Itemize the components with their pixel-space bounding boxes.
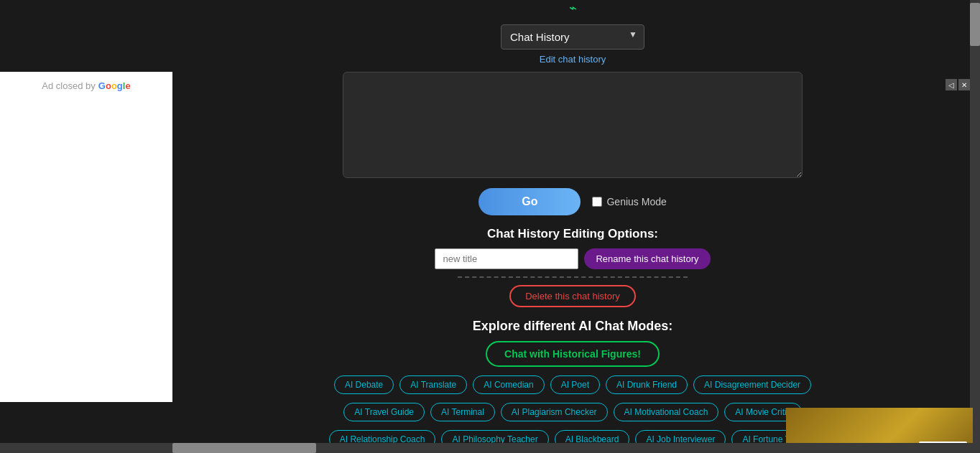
right-scrollbar[interactable] [970, 0, 980, 453]
ai-chip[interactable]: AI Motivational Coach [614, 403, 719, 421]
ai-chip[interactable]: AI Plagiarism Checker [501, 403, 608, 421]
dashed-separator [458, 276, 688, 278]
ad-closed-text: Ad closed by [42, 80, 95, 91]
explore-title: Explore different AI Chat Modes: [473, 319, 672, 334]
scrollbar-thumb[interactable] [970, 3, 980, 46]
genius-mode-checkbox[interactable] [592, 197, 602, 207]
left-ad-panel: Ad closed by Google [0, 72, 172, 402]
rename-button[interactable]: Rename this chat history [584, 248, 710, 269]
go-row: Go Genius Mode [479, 188, 667, 215]
ai-chip[interactable]: AI Disagreement Decider [693, 375, 811, 394]
top-logo-mark: ⌁ [569, 0, 577, 16]
delete-chat-history-button[interactable]: Delete this chat history [509, 285, 636, 307]
new-title-input[interactable] [435, 248, 578, 269]
ad-back-button[interactable]: ◁ [946, 79, 957, 90]
ai-chips-row-1: AI DebateAI TranslateAI ComedianAI PoetA… [334, 375, 811, 394]
chat-history-dropdown[interactable]: Chat History [501, 24, 644, 50]
chat-historical-figures-button[interactable]: Chat with Historical Figures! [486, 341, 660, 367]
genius-mode-label[interactable]: Genius Mode [592, 196, 666, 207]
edit-chat-history-link[interactable]: Edit chat history [540, 54, 606, 65]
ai-chips-row-2: AI Travel GuideAI TerminalAI Plagiarism … [343, 403, 801, 421]
ai-chip[interactable]: AI Translate [399, 375, 467, 394]
editing-options-title: Chat History Editing Options: [487, 227, 658, 241]
genius-mode-text: Genius Mode [606, 196, 666, 207]
ai-chip[interactable]: AI Poet [550, 375, 600, 394]
ad-close-button[interactable]: ✕ [958, 79, 970, 90]
go-button[interactable]: Go [479, 188, 581, 215]
main-content: ⌁ Chat History ▼ Edit chat history Go Ge… [187, 0, 958, 453]
ai-chip[interactable]: AI Drunk Friend [606, 375, 688, 394]
ai-chip[interactable]: AI Terminal [430, 403, 495, 421]
rename-row: Rename this chat history [435, 248, 710, 269]
google-label: Google [98, 80, 131, 91]
ai-chip[interactable]: AI Travel Guide [343, 403, 425, 421]
chat-textarea[interactable] [343, 72, 803, 178]
ai-chip[interactable]: AI Debate [334, 375, 394, 394]
chat-history-dropdown-wrapper[interactable]: Chat History ▼ [501, 19, 644, 50]
right-top-ad-controls: ◁ ✕ [946, 79, 970, 90]
bottom-scrollbar[interactable] [0, 443, 980, 453]
ai-chip[interactable]: AI Comedian [473, 375, 544, 394]
bottom-scrollbar-thumb[interactable] [172, 443, 316, 453]
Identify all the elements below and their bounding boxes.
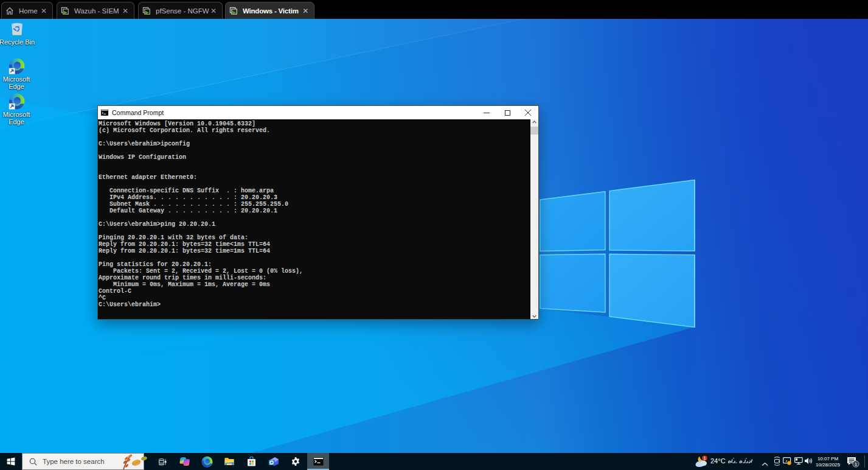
svg-text:1: 1 xyxy=(855,461,858,467)
svg-text:1: 1 xyxy=(704,456,706,460)
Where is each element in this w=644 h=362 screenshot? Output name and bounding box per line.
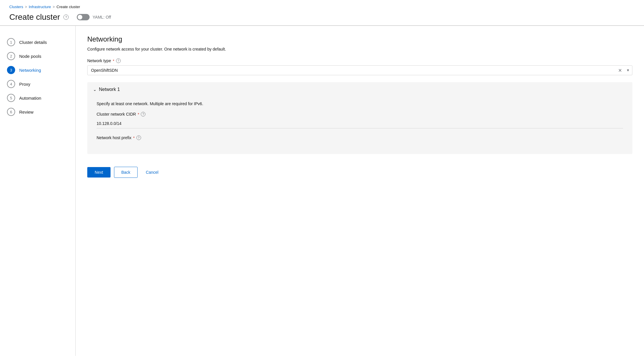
network-host-prefix-field-group: Network host prefix * ? xyxy=(97,135,623,140)
sidebar-item-proxy[interactable]: 4 Proxy xyxy=(0,77,75,91)
sidebar-item-networking[interactable]: 3 Networking xyxy=(0,63,75,77)
sidebar-label-automation: Automation xyxy=(19,96,41,101)
page-header: Clusters > Infrastructure > Create clust… xyxy=(0,0,644,26)
sidebar-label-node-pools: Node pools xyxy=(19,54,41,59)
step-circle-1: 1 xyxy=(7,38,15,46)
yaml-toggle[interactable] xyxy=(77,14,90,20)
breadcrumb-current: Create cluster xyxy=(56,5,80,9)
cancel-button[interactable]: Cancel xyxy=(141,167,163,178)
network-type-value: OpenShiftSDN xyxy=(88,66,616,75)
network-type-help-icon[interactable]: ? xyxy=(116,58,121,63)
network-1-content: Specify at least one network. Multiple a… xyxy=(87,97,632,154)
sidebar-label-cluster-details: Cluster details xyxy=(19,40,47,45)
cluster-network-cidr-label: Cluster network CIDR * ? xyxy=(97,112,623,117)
network-type-label: Network type * ? xyxy=(87,58,632,63)
step-circle-2: 2 xyxy=(7,52,15,60)
page-title: Create cluster xyxy=(9,12,60,22)
network-1-title: Network 1 xyxy=(99,87,120,92)
step-circle-4: 4 xyxy=(7,80,15,88)
network-type-clear-icon[interactable]: ✕ xyxy=(616,66,624,74)
network-host-prefix-help-icon[interactable]: ? xyxy=(136,135,141,140)
step-circle-5: 5 xyxy=(7,94,15,102)
cluster-network-cidr-label-text: Cluster network CIDR xyxy=(97,112,136,117)
breadcrumb-clusters[interactable]: Clusters xyxy=(9,5,23,9)
action-bar: Next Back Cancel xyxy=(87,161,632,178)
next-button[interactable]: Next xyxy=(87,167,111,178)
section-description: Configure network access for your cluste… xyxy=(87,47,632,51)
network-1-chevron-icon: ⌄ xyxy=(93,87,97,92)
cluster-network-cidr-input[interactable] xyxy=(97,119,623,128)
sidebar-item-cluster-details[interactable]: 1 Cluster details xyxy=(0,35,75,49)
network-host-prefix-required: * xyxy=(133,136,135,140)
network-1-description: Specify at least one network. Multiple a… xyxy=(97,101,623,106)
main-layout: 1 Cluster details 2 Node pools 3 Network… xyxy=(0,26,644,356)
sidebar-label-networking: Networking xyxy=(19,68,41,73)
breadcrumb: Clusters > Infrastructure > Create clust… xyxy=(9,5,635,9)
section-title: Networking xyxy=(87,35,632,43)
page-title-help-icon[interactable]: ? xyxy=(63,15,69,20)
yaml-label: YAML: Off xyxy=(92,15,111,19)
yaml-toggle-row: YAML: Off xyxy=(77,14,111,20)
network-type-required: * xyxy=(113,59,114,63)
network-type-dropdown-icon[interactable]: ▼ xyxy=(624,66,632,74)
sidebar-label-proxy: Proxy xyxy=(19,82,30,87)
sidebar-item-automation[interactable]: 5 Automation xyxy=(0,91,75,105)
network-1-section: ⌄ Network 1 Specify at least one network… xyxy=(87,82,632,154)
cluster-network-cidr-field-group: Cluster network CIDR * ? xyxy=(97,112,623,128)
network-type-field-group: Network type * ? OpenShiftSDN ✕ ▼ xyxy=(87,58,632,75)
step-circle-6: 6 xyxy=(7,108,15,116)
cluster-network-cidr-help-icon[interactable]: ? xyxy=(141,112,145,117)
breadcrumb-sep-1: > xyxy=(25,5,27,9)
back-button[interactable]: Back xyxy=(114,167,138,178)
network-type-label-text: Network type xyxy=(87,58,111,63)
sidebar: 1 Cluster details 2 Node pools 3 Network… xyxy=(0,26,76,356)
network-1-header[interactable]: ⌄ Network 1 xyxy=(87,82,632,97)
sidebar-item-review[interactable]: 6 Review xyxy=(0,105,75,119)
step-circle-3: 3 xyxy=(7,66,15,74)
sidebar-item-node-pools[interactable]: 2 Node pools xyxy=(0,49,75,63)
cluster-network-cidr-required: * xyxy=(138,112,139,117)
breadcrumb-sep-2: > xyxy=(53,5,55,9)
network-host-prefix-label: Network host prefix * ? xyxy=(97,135,623,140)
network-type-select[interactable]: OpenShiftSDN ✕ ▼ xyxy=(87,65,632,75)
network-host-prefix-label-text: Network host prefix xyxy=(97,135,131,140)
main-content: Networking Configure network access for … xyxy=(76,26,644,356)
breadcrumb-infrastructure[interactable]: Infrastructure xyxy=(29,5,51,9)
sidebar-label-review: Review xyxy=(19,110,33,114)
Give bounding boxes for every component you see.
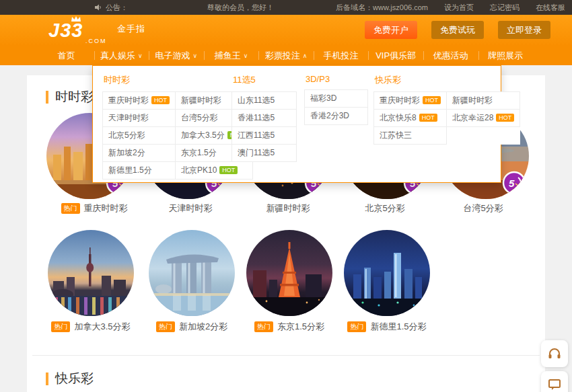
menu-item[interactable]: 香港2分3D — [305, 108, 368, 125]
menu-item[interactable]: 重庆时时彩HOT — [374, 92, 447, 110]
topbar: 公告： 尊敬的会员，您好！ 后备域名：www.jsz006.com 设为首页 忘… — [0, 0, 572, 15]
lottery-label-chongqing[interactable]: 热门 重庆时时彩 — [40, 202, 148, 214]
hot-badge: 热门 — [347, 321, 366, 332]
lottery-label-tokyo[interactable]: 热门 东京1.5分彩 — [236, 321, 343, 333]
title-accent-bar — [46, 91, 48, 104]
chevron-up-icon: ∧ — [303, 52, 308, 59]
section-title-klc: 快乐彩 — [46, 370, 94, 387]
lottery-label-taiwan5[interactable]: 台湾5分彩 — [429, 202, 537, 214]
free-trial-button[interactable]: 免费试玩 — [431, 21, 484, 39]
menu-col-title-11x5: 11选5 — [233, 74, 297, 86]
menu-item[interactable]: 北京5分彩 — [103, 127, 176, 145]
menu-item[interactable]: 新加坡2分 — [103, 145, 176, 162]
menu-item[interactable]: 新疆时时彩 — [447, 92, 520, 110]
speaker-icon — [94, 3, 102, 11]
menu-item[interactable]: 新德里1.5分 — [103, 162, 176, 180]
menu-col-title-klc: 快乐彩 — [375, 74, 520, 86]
svg-text:5: 5 — [509, 178, 515, 189]
menu-item[interactable]: 重庆时时彩HOT — [103, 92, 176, 110]
nav-lottery[interactable]: 彩票投注∧ — [258, 46, 314, 65]
title-accent-bar — [46, 373, 48, 385]
chevron-down-icon: ∨ — [244, 52, 248, 59]
lottery-photo-delhi[interactable] — [344, 230, 430, 316]
page: 公告： 尊敬的会员，您好！ 后备域名：www.jsz006.com 设为首页 忘… — [0, 0, 572, 392]
logo-suffix: .COM — [85, 38, 107, 44]
section-title-ssc: 时时彩 — [46, 88, 94, 106]
login-button[interactable]: 立即登录 — [498, 21, 550, 39]
menu-item[interactable]: 香港11选5 — [232, 110, 297, 127]
hot-badge: HOT — [219, 166, 238, 174]
free-register-button[interactable]: 免费开户 — [365, 21, 417, 39]
menu-item[interactable]: 江西11选5 — [232, 127, 297, 145]
nav-slots[interactable]: 电子游戏∨ — [149, 46, 204, 65]
announcement: 公告： — [94, 3, 128, 13]
nav-license[interactable]: 牌照展示 — [478, 46, 534, 65]
nav-vip-club[interactable]: VIP俱乐部 — [368, 46, 423, 65]
forgot-password-link[interactable]: 忘记密码 — [490, 3, 520, 13]
announcement-label: 公告： — [106, 3, 128, 13]
set-homepage-link[interactable]: 设为首页 — [444, 3, 474, 13]
hot-badge: HOT — [423, 96, 441, 104]
lottery-label-canada[interactable]: 热门 加拿大3.5分彩 — [37, 321, 145, 333]
menu-col-title-3d: 3D/P3 — [306, 74, 368, 84]
menu-item[interactable]: 北京PK10HOT — [176, 162, 253, 180]
member-greeting: 尊敬的会员，您好！ — [207, 3, 274, 13]
lottery-label-xinjiang[interactable]: 新疆时时彩 — [234, 202, 342, 214]
menu-item[interactable]: 澳门11选5 — [232, 145, 297, 162]
live-chat-button[interactable] — [541, 371, 568, 392]
hot-badge: HOT — [151, 96, 170, 104]
menu-item-empty — [447, 127, 520, 145]
nav-fishing[interactable]: 捕鱼王∨ — [204, 46, 259, 65]
chevron-down-icon: ∨ — [193, 52, 198, 59]
headset-icon — [547, 346, 562, 361]
section-divider — [32, 355, 540, 356]
hot-badge: 热门 — [156, 321, 175, 332]
nav-mobile-bet[interactable]: 手机投注 — [314, 46, 369, 65]
menu-item[interactable]: 江苏快三 — [374, 127, 447, 145]
menu-item[interactable]: 福彩3D — [305, 90, 368, 108]
hot-badge: HOT — [496, 114, 514, 122]
logo-text: J33 — [48, 19, 83, 42]
online-service-link[interactable]: 在线客服 — [536, 3, 565, 13]
menu-item[interactable]: 山东11选5 — [232, 92, 297, 110]
lottery-mega-menu: 时时彩 重庆时时彩HOT 新疆时时彩 天津时时彩 台湾5分彩 北京5分彩 加拿大… — [92, 65, 501, 183]
lottery-photo-toronto[interactable] — [48, 230, 134, 316]
menu-col-title-ssc: 时时彩 — [104, 74, 253, 86]
nav-live-casino[interactable]: 真人娱乐∨ — [94, 46, 149, 65]
backup-domain-link[interactable]: 后备域名：www.jsz006.com — [336, 3, 428, 13]
floating-toolbar — [541, 340, 568, 392]
hot-badge: HOT — [419, 114, 437, 122]
main-nav: 首页 真人娱乐∨ 电子游戏∨ 捕鱼王∨ 彩票投注∧ 手机投注 VIP俱乐部 优惠… — [0, 46, 572, 65]
nav-home[interactable]: 首页 — [39, 46, 94, 65]
lottery-label-beijing5[interactable]: 北京5分彩 — [331, 202, 439, 214]
lottery-photo-singapore[interactable] — [149, 230, 235, 316]
lottery-photo-tokyo[interactable] — [246, 230, 332, 316]
lottery-label-singapore[interactable]: 热门 新加坡2分彩 — [138, 321, 246, 333]
lottery-label-tianjin[interactable]: 天津时时彩 — [137, 202, 244, 214]
menu-item[interactable]: 北京幸运28HOT — [447, 110, 520, 127]
hot-badge: 热门 — [51, 321, 70, 332]
menu-item[interactable]: 天津时时彩 — [103, 110, 176, 127]
menu-item[interactable]: 北京快乐8HOT — [374, 110, 447, 127]
logo-chinese-name: 金手指 — [117, 23, 145, 35]
site-logo[interactable]: J33 .COM 金手指 — [48, 17, 203, 45]
lottery-label-delhi[interactable]: 热门 新德里1.5分彩 — [333, 321, 441, 333]
chat-icon — [547, 377, 562, 392]
hot-badge: 热门 — [61, 203, 80, 214]
hot-badge: 热门 — [254, 321, 273, 332]
customer-service-button[interactable] — [541, 340, 568, 367]
header: J33 .COM 金手指 免费开户 免费试玩 立即登录 — [0, 15, 572, 46]
chevron-down-icon: ∨ — [138, 52, 143, 59]
nav-promotions[interactable]: 优惠活动 — [423, 46, 478, 65]
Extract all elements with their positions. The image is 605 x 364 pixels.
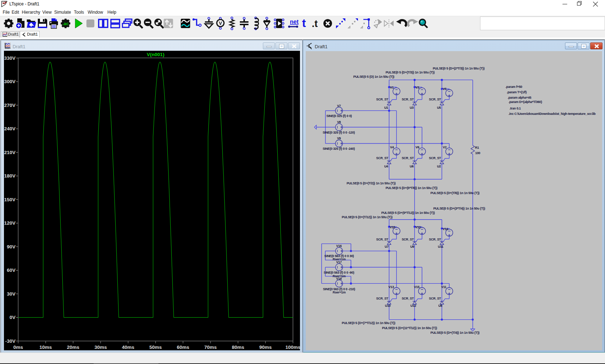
svg-text:PULSE(0 5 {D+(T/4)} 1n 1n 50u: PULSE(0 5 {D+(T/4)} 1n 1n 50u {T}) [430,331,479,334]
svg-text:.param alpha=45: .param alpha=45 [508,96,532,99]
svg-text:SCR_ST: SCR_ST [376,156,389,160]
svg-text:100ms: 100ms [285,345,300,350]
svg-text:40ms: 40ms [122,345,134,350]
svg-text:SCR_ST: SCR_ST [402,238,414,241]
svg-text:SCR_ST: SCR_ST [376,297,389,300]
svg-text:U8: U8 [438,304,442,307]
svg-text:V7: V7 [337,104,341,108]
svg-text:V13: V13 [389,285,394,289]
svg-text:V10: V10 [390,225,395,229]
svg-text:60ms: 60ms [177,345,189,350]
svg-text:V2: V2 [443,145,447,149]
svg-text:50ms: 50ms [149,345,162,350]
svg-text:60V: 60V [7,268,15,273]
svg-text:PULSE(0 5 {D} 1n 1n 50u {T}): PULSE(0 5 {D} 1n 1n 50u {T}) [353,75,394,78]
svg-text:U6: U6 [410,165,414,168]
svg-text:20ms: 20ms [67,345,80,350]
svg-text:PULSE(0 5 {D+(3*T/4)} 1n 1n 50: PULSE(0 5 {D+(3*T/4)} 1n 1n 50u {T}) [433,207,485,210]
svg-text:U7: U7 [385,245,389,248]
svg-text:120V: 120V [4,220,15,226]
svg-text:U11: U11 [438,245,443,248]
svg-text:Rser=1m: Rser=1m [333,257,346,261]
svg-text:net: net [290,19,299,25]
svg-text:300V: 300V [4,79,15,84]
svg-text:PULSE(0 5 {D+(T/2)} 1n 1n 50u: PULSE(0 5 {D+(T/2)} 1n 1n 50u {T}) [346,181,395,185]
svg-text:R1: R1 [475,146,479,149]
svg-text:V(n001): V(n001) [147,52,165,57]
svg-text:Rser=1m: Rser=1m [333,291,346,294]
svg-text:150V: 150V [4,197,15,202]
svg-text:SCR_ST: SCR_ST [402,156,414,160]
svg-text:PULSE(0 5 {D+(5*T/12)} 1n 1n 5: PULSE(0 5 {D+(5*T/12)} 1n 1n 50u {T}) [381,211,435,215]
svg-text:PULSE(0 5 {D+(T/12)} 1n 1n 50u: PULSE(0 5 {D+(T/12)} 1n 1n 50u {T}) [342,215,393,219]
svg-text:SINE(0 325 {f} 0 0): SINE(0 325 {f} 0 0) [326,114,352,118]
svg-text:70ms: 70ms [204,345,217,350]
svg-text:V16: V16 [336,244,342,248]
svg-text:V5: V5 [443,87,447,91]
svg-text:0ms: 0ms [13,345,23,350]
svg-text:V9: V9 [337,136,341,140]
svg-text:SINE(0 325 {f} 0 0 -240): SINE(0 325 {f} 0 0 -240) [323,147,355,150]
svg-text:.inc C:\Users\zkouam\Downloads: .inc C:\Users\zkouam\Downloads\st_high-t… [508,112,596,116]
svg-text:SCR_ST: SCR_ST [429,297,441,300]
svg-text:PULSE(0 5 {D+(7*T/12)} 1n 1n 5: PULSE(0 5 {D+(7*T/12)} 1n 1n 50u {T}) [342,321,395,325]
svg-text:SCR_ST: SCR_ST [429,238,441,241]
svg-text:U10: U10 [385,304,391,307]
svg-text:PULSE(0 5 {D+(T/6)} 1n 1n 50u: PULSE(0 5 {D+(T/6)} 1n 1n 50u {T}) [430,191,479,195]
svg-text:t: t [302,17,306,30]
svg-text:V6: V6 [416,145,420,149]
svg-text:U2: U2 [437,165,441,168]
svg-text:SCR_ST: SCR_ST [376,238,389,241]
svg-text:PULSE(0 5 {D+(5*T/6)} 1n 1n 50: PULSE(0 5 {D+(5*T/6)} 1n 1n 50u {T}) [386,186,438,190]
svg-text:U4: U4 [384,165,388,168]
svg-text:V1: V1 [390,86,394,89]
svg-text:PULSE(0 5 {D+(T/3)} 1n 1n 50u: PULSE(0 5 {D+(T/3)} 1n 1n 50u {T}) [386,71,435,74]
svg-text:.param T={1/f}: .param T={1/f} [507,90,527,94]
svg-text:10ms: 10ms [40,345,52,350]
svg-text:U12: U12 [411,304,416,307]
svg-text:U1: U1 [384,106,388,109]
svg-text:SINE(0 563 {f} 0 0 -210): SINE(0 563 {f} 0 0 -210) [323,287,355,291]
svg-text:PULSE(0 5 {D+(2*T/3)} 1n 1n 50: PULSE(0 5 {D+(2*T/3)} 1n 1n 50u {T}) [433,67,485,70]
svg-text:V15: V15 [414,285,420,289]
svg-text:SCR_ST: SCR_ST [402,98,414,101]
svg-text:330V: 330V [4,55,15,61]
svg-text:SCR_ST: SCR_ST [376,98,389,101]
svg-text:30ms: 30ms [94,345,107,350]
svg-text:V: V [219,21,222,26]
svg-text:V4: V4 [390,145,394,149]
svg-text:PULSE(0 5 {D+(11*T/12)} 1n 1n: PULSE(0 5 {D+(11*T/12)} 1n 1n 50u {T}) [382,326,437,330]
svg-text:V14: V14 [443,227,448,231]
svg-text:U9: U9 [410,245,414,248]
svg-text:V12: V12 [415,225,421,229]
svg-text:.tran 0.1: .tran 0.1 [510,107,521,110]
svg-text:SINE(0 325 {f} 0 0 -120): SINE(0 325 {f} 0 0 -120) [323,131,355,134]
svg-text:V11: V11 [441,285,447,289]
svg-text:U5: U5 [437,106,441,109]
svg-text:Rser=1m: Rser=1m [333,274,346,278]
svg-text:80ms: 80ms [232,345,245,350]
svg-text:SCR_ST: SCR_ST [429,98,441,101]
svg-text:270V: 270V [4,103,15,108]
svg-text:.param f=50: .param f=50 [506,85,523,89]
svg-text:SINE(0 563 {f} 0 0 -90): SINE(0 563 {f} 0 0 -90) [324,271,354,274]
svg-text:V3: V3 [416,86,420,89]
svg-text:210V: 210V [4,150,15,155]
svg-text:.param D={alpha*T/360}: .param D={alpha*T/360} [508,100,542,104]
svg-text:240V: 240V [4,126,15,131]
svg-text:180V: 180V [4,173,15,179]
svg-text:-30V: -30V [5,338,15,344]
svg-text:.ac: .ac [62,21,69,26]
svg-text:V8: V8 [337,120,341,124]
svg-text:SCR_ST: SCR_ST [402,297,414,300]
svg-text:.t: .t [312,18,318,29]
svg-text:100: 100 [475,151,480,155]
svg-text:0V: 0V [9,315,15,320]
svg-text:U3: U3 [410,106,414,109]
svg-text:90ms: 90ms [259,345,272,350]
svg-text:30V: 30V [7,291,15,297]
svg-text:90V: 90V [7,244,15,250]
svg-text:SCR_ST: SCR_ST [429,156,441,160]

^^^^^^^^^^^^^^^^

=== Action item ===
Find the word "badge" in the entries above. Copy every line that has it.

=== Response box ===
hot-badge: 热门 — [347, 321, 366, 332]
hot-badge: HOT — [219, 166, 238, 174]
hot-badge: HOT — [423, 96, 441, 104]
hot-badge: HOT — [151, 96, 170, 104]
hot-badge: 热门 — [156, 321, 175, 332]
hot-badge: HOT — [496, 114, 514, 122]
hot-badge: HOT — [419, 114, 437, 122]
hot-badge: 热门 — [51, 321, 70, 332]
hot-badge: 热门 — [61, 203, 80, 214]
hot-badge: 热门 — [254, 321, 273, 332]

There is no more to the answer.